2. Marijuana-infused foods are more potent than regular pot.
The body works in mysterious ways, as like marijuana.

Edibles offer a completely different experience than, say, a joint or a bong hit. When eaten, tetrahydrocannabinol (THC), the psychoactive ingredient in weed, undergoes a transformation in the liver that turns it into a different substance that's twice as strong and lasts twice as long as when inhaled.

It takes our bodies much longer to process cannabis when we ingest rather than inhale.

"With smoking, the peak blood levels happen within 3-10 minutes, and with eating, it's 1-3 hours," Kari Franson, a clinical pharmacologist and an associate dean of the Department of Clinical Pharmacy at the University of Colorado Skaggs School of Pharmacy, told Forbes.

Because it takes so long to process, people often overdo it. If you don't feel high after ingesting an edible, wait at least two hours before consuming another dose.

3. You should always read the label.
Not everyone has the great fortune of being able to pick out an individually packaged edible from a bona fide retailer, especially in states where the prohibition on pot persists (though that's starting to change). But if you do, paying attention to the label on the packaging can be the difference between a Grade A night in and a paranoia-wracked nightmare of an evening.

Any reputable edible maker will lab test their products for potency and will include on the label two important ingredients: THC, the psychoactive chemical compound in marijuana, and CBD, or cannabidiol, the chemical compound that has pain relief benefits. The total THC or "maximum THC" is the most clear-cut indicator of how high the product will make you.

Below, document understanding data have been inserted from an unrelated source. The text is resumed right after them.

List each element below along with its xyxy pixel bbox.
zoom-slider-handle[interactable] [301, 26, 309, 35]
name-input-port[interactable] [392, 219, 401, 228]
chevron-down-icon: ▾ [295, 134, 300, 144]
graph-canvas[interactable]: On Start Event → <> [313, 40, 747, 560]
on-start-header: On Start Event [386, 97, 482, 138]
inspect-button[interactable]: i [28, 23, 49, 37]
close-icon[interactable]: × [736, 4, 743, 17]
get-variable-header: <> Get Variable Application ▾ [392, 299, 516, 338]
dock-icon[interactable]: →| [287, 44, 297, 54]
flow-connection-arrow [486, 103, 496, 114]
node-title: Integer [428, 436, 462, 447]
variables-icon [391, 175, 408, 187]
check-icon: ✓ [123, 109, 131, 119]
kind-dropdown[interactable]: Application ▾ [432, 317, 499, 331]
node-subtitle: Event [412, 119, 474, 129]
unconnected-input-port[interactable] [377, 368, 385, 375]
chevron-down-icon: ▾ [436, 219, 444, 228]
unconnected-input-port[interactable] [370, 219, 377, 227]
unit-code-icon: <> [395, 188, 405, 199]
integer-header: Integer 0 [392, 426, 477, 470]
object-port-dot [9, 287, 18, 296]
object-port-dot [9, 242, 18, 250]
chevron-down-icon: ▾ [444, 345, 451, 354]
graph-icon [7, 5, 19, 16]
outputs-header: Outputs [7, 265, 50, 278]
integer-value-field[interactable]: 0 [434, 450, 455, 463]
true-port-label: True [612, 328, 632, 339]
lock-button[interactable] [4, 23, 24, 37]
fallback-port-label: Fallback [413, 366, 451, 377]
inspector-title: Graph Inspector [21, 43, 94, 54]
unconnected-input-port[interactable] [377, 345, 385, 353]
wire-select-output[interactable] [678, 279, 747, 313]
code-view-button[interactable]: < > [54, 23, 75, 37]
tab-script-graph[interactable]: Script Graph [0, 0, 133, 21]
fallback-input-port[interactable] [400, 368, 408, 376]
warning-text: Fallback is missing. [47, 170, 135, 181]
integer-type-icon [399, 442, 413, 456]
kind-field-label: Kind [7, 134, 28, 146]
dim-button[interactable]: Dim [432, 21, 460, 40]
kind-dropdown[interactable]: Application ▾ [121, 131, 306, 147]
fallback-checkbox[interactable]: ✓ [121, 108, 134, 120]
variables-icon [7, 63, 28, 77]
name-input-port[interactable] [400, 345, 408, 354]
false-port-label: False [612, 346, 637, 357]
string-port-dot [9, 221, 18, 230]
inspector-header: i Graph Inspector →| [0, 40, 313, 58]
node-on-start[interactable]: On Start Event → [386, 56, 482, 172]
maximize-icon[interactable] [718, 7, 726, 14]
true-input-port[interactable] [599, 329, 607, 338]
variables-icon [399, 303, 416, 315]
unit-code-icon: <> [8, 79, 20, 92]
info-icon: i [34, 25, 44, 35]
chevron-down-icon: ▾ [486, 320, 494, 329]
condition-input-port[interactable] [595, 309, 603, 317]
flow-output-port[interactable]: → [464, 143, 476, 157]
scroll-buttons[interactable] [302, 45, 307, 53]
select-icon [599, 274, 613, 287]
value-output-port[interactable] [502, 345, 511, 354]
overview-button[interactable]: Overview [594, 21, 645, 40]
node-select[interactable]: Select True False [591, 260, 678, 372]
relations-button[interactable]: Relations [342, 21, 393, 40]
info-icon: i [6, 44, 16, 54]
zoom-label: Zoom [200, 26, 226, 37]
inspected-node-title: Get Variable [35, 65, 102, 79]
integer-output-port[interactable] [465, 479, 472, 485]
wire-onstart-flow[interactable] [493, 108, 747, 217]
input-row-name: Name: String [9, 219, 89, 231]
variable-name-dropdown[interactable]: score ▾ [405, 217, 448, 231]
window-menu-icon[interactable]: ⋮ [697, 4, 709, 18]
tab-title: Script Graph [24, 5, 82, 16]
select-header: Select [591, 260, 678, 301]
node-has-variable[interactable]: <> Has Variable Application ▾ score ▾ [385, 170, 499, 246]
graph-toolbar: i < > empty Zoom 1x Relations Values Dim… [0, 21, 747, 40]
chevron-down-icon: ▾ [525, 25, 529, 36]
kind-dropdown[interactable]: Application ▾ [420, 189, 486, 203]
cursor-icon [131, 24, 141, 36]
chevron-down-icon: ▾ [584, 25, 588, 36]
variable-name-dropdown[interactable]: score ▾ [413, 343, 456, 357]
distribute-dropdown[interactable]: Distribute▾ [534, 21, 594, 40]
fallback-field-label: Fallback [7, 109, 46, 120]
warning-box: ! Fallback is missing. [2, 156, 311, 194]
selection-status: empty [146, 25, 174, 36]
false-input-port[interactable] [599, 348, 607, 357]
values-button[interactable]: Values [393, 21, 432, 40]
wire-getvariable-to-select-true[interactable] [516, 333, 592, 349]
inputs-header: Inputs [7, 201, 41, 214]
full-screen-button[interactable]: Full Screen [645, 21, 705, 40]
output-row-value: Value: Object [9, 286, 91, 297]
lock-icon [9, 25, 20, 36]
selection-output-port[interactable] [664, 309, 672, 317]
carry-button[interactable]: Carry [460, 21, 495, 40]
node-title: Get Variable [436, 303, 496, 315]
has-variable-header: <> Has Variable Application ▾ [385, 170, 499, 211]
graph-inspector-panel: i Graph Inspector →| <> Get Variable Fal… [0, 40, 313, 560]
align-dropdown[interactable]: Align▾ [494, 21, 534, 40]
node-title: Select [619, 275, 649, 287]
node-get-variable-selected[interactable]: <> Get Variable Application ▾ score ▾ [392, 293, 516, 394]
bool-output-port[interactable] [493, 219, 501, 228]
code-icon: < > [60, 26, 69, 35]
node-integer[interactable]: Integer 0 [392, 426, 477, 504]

Research shows these labels can be inaccurate, but it beats total ignorance.

Five milligrams of THC is a good place to start for novice users, according to the Oregon Responsible Edibles Council. It's a conservative dose for adults who don't know their tolerance or are consuming for recreational, rather than medical, purposes.

4. It will be okay if you get too high.
If your heart starts to race, your hands tremble, and anxiety strikes, it's helpful to remember there are no recorded cases of people fatally overdosing on marijuana. Zero.

"The good thing about [consuming too much] weed is it can't kill you," Kim Geraghty, co-founder of Madame Munchie, whose gourmet cannabis macarons recently took the award for best dessert at Hempcon, told Business Insider. "But it can make you very uncomfortable."

There are things you can do to mitigate an "Oh, no, what I have done?" high. First, relax.

"Remind yourself that you're in no danger and the state you're in is temporary," writes David Schmader in his excellent book, "Weed: The User's Guide." "Surround yourself with stuff that makes you feel safe. (If this means pajamas in bed, so be it.)"

Drink some water to stay hydrated and eat a snack preferably one that is ready-to-eat and does not require operating a stove to boost your blood sugar. Call up a trusted friend to feel less alone.